It's 2 a.m. The baby is sick and crying. You sleepily reach for the liquid medicine — in your rushed, blurry-eyed state, are you sure you're giving the right amount?
Even under supervision, more than 80 percent of parents made a mistake when measuring out doses of liquid medicines for their children, a surprising new study finds.
Of the 2,110 parents participating in the study, most made at least one dosing error — and that was while they were being monitored by researchers.
“We were surprised to see how many parents made errors,” said the report’s lead author, Dr. Shonna Yin, an associate professor of pediatrics and population health at the New York University School of Medicine. “It’s possible that parents may be making even more mistakes at home.”
The experiment was looking for possible flaws in the way drug labels and dispensing tools such as oral syringes and measuring cups are designed. The study, which was published online in Pediatrics on Monday, was funded by the National Institutes of Health.
Most of the mistakes — 68 percent — involved measuring out too much medicine. If an oral syringe was used instead of a dosing cup, parents were less likely to make mistakes, the researchers found.
Syringe vs cup
Each parent was asked to measure out nine doses of the antibiotic amoxicillin after reading labeling instructions, while being monitored by one of the researchers.
The three possible doses — 2.5 ml, 5 ml and 7.5 ml — were to be given with one of three possible measuring devices: an oral dosing syringe marked in 2mL increments; an oral dosing syringe marked in 5 mL increments; and a measuring cup of the type that often comes with medications.
Overall, 83 percent of the parents made at least one mistake in their nine measurements, giving a dose that was 20 percent more or less than the correct one.
One in five, or 21 percent of the parents, made very large mistakes, measuring out two or more times the intended dose.
The problem with the little measuring cups is that “even if you make what looks like a small error on a cup that translates into more volume than it would on a syringe,” Yin said.
Also, sometimes the cups are large enough that they can contain twice the recommended dosage.
How serious are dosing errors?
A study that examined records from 2002 to 2012 found that every 8 minutes a child younger than 6 experiences an out-of-hospital medication error, according to Safe Kids Worldwide. That's an average of 63,358 children annually. And 10 percent of medication-related emergency department visits by children under the age of 12 are due to errors.
“We’ve known for years that this was a possible concern, but this is perhaps the most rigorous assessment of how parents can go astray,” said Dr. Carlos Lerner, medical director and general pediatrician at the University of California, Los Angeles, Mattel Children’s Hospital. “We know because each year we have tens of thousands of children go to emergency departments because of an unintentional overdose.”

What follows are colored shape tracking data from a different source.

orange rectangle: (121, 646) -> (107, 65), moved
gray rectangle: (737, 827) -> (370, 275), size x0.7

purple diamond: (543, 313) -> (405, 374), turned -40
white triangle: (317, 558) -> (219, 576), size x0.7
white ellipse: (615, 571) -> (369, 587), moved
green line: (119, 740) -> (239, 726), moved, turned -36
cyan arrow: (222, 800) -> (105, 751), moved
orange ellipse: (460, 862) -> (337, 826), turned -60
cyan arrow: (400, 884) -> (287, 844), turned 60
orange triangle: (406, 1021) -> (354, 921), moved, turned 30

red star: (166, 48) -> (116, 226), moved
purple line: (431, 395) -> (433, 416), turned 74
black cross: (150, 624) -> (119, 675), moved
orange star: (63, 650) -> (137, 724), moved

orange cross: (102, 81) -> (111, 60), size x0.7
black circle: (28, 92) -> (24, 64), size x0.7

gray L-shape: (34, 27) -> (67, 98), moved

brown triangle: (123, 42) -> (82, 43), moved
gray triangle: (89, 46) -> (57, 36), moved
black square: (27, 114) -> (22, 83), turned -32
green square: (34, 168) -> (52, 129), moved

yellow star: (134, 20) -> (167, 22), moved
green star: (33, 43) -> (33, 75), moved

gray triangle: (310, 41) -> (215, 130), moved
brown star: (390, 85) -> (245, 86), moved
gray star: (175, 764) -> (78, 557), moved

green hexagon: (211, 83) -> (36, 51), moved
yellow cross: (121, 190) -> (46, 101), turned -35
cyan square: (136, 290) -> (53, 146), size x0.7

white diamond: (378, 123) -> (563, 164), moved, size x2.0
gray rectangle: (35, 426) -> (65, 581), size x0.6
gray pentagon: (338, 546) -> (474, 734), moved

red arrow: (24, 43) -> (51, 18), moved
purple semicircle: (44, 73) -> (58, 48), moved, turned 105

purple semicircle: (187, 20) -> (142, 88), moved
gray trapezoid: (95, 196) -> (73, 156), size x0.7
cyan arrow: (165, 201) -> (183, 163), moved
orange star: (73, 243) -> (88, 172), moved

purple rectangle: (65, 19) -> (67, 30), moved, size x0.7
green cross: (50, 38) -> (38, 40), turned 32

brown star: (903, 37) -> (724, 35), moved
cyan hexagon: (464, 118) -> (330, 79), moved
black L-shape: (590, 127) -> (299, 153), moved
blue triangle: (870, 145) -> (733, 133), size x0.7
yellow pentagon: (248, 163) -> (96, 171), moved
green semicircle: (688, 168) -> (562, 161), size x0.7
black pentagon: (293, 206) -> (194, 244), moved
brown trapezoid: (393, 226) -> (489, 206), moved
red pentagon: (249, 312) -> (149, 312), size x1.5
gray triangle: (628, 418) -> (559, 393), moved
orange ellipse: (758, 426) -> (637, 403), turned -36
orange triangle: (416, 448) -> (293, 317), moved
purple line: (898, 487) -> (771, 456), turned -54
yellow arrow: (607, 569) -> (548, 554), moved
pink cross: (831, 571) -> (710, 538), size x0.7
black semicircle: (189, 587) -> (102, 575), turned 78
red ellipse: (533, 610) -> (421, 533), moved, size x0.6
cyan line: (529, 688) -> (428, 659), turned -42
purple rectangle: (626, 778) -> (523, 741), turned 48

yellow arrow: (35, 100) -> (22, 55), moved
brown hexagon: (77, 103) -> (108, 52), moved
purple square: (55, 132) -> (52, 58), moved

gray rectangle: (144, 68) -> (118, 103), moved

Unless absolutely sure they are measuring correctly, parents should check with their doctor, Lerner said.
The new results are “very dramatic,” said Dr. Elizabeth Powell, a pediatric emergency medicine physician at the Lurie Children’s Hospital of Chicago. “It’s capturing people in real time using a drug that is often used in children as a first line therapy for ear infections and pneumonia.”
Parents should ask for an oral syringe any time they pick up a medicine for their children, Powell suggests.
It won’t necessarily prevent all mistakes, but it would certainly cut back on them. “It’s my tool of choice,” she said.